How do we determine if β-galactosidase is produced? This is done by plating the bacterial cells on an agar plate that not only includes ampicillin but also IPTG, a chemical that activates the lacZ gene to produce the β-galactosidase protein. The agar plate also contains X-Gal, a chemical substrate for the β-galactosidase enzyme.
- β-galactosidase is produced (i.e., the plasmid lacks an insert).
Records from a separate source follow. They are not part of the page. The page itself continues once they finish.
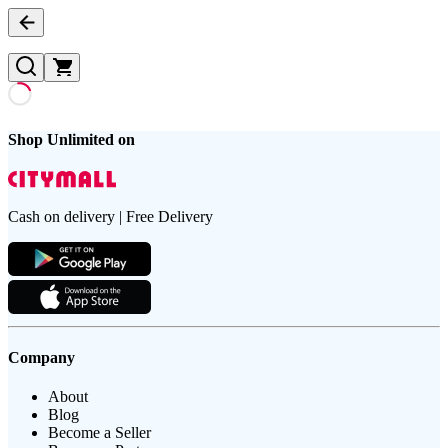
Shop Unlimited on
Cash on delivery | Free Delivery
Company
About
Blog
Become a Seller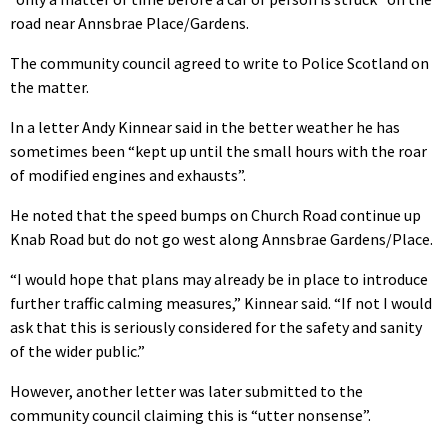
road near Annsbrae Place/Gardens.
The community council agreed to write to Police Scotland on
the matter.
In a letter Andy Kinnear said in the better weather he has
sometimes been
“kept up until the small hours with the roar
of modified engines and exhausts”.
He noted that the speed bumps on Church Road continue up
Knab Road but do not go west along Annsbrae Gardens/Place.
“I would hope that plans may already be in place to introduce
further traffic calming measures,” Kinnear said. “If not I would
ask that this is seriously considered for the safety and sanity
of the wider public.”
However, another letter was later submitted to the
community council claiming this is “utter nonsense”.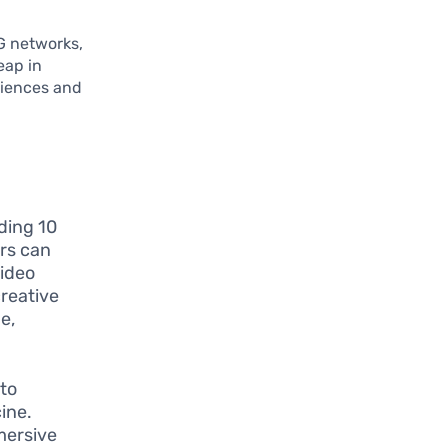
G networks,
eap in
riences and
ding 10
rs can
video
creative
e,
to
ine.
mersive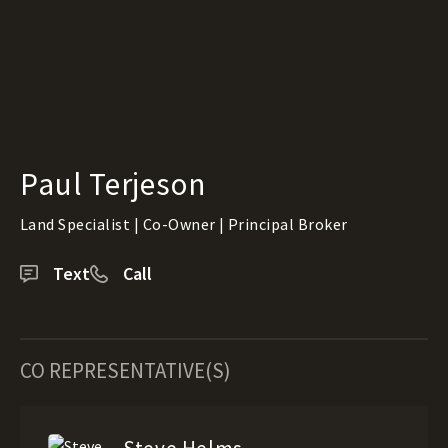
Paul Terjeson
Land Specialist | Co-Owner | Principal Broker
Text
Call
CO REPRESENTATIVE(S)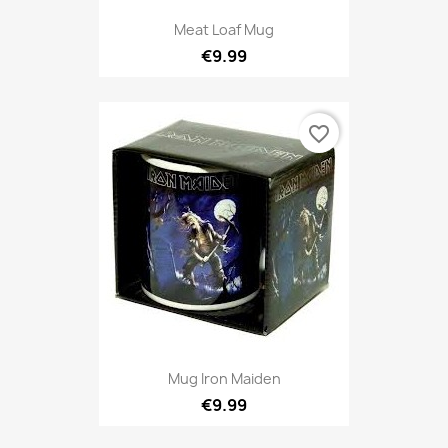
Meat Loaf Mug
€9.99
favorite_border
Mug Iron Maiden
€9.99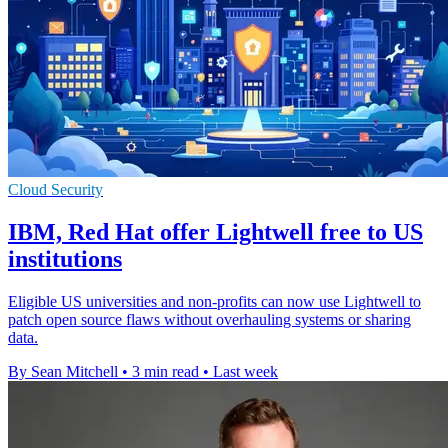
Cloud Security
IBM, Red Hat offer Lightwell free to US
institutions
Eligible US universities and non-profits can now use Lightwell to
patch open source flaws without overhauling systems or sharing
data.
By Sean Mitchell
•
3 min read
•
Last week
The bacterial colony is blue as β-galactosidase converts X-Gal, which is colorless, into a blue product.
- β-galactosidase is not produces (i.e., the plasmid contains an insert). The colony is white because β-galactosidase is nonfunctional and thus cannot convert X-Gal into a blue product.
- Identify colonies that contain the insulin insert. All the white colonies contain an insert; however, at this point, we cannot distinguish the white colonies that contain the insulin insert from the white colonies that have other DNA fragments as inserts. Several techniques are typically used to identify which bacterial cells contain a recombinant vector with an insulin gene. For example, vectors isolated from white colonies can be cut with the same restriction enzyme used at the beginning of the cloning experiment to release the insert. The digested DNA can then be analyzed by agarose gel electrophoresis. The presence of a DNA fragment of the appropriate size for the insulin gene indicates that the chosen colony likely contains the insulin insert. Alternatively, the polymerase chain reaction (PCR), using primers specific for the insulin gene can be used to amplify the insulin insert. If a PCR product is produced using these insulin primers, then the insulin gene was cloned successfully. Finally, determining the nucleotide sequence of the cloned insert by DNA sequencing will determine if the recombinant molecule contains the insulin gene.

Key Questions
- Describe the seven steps involved in cloning the insulin gene into a bacterial plasmid.
- How are bacterial cells that were not transformed with plasmids eliminated in the cloning experiment?
- How can blue-white screening be used to identify recombinant DNA molecules that contain an insert?
- How can you identify the recombinant DNA molecule that contains the insulin insert?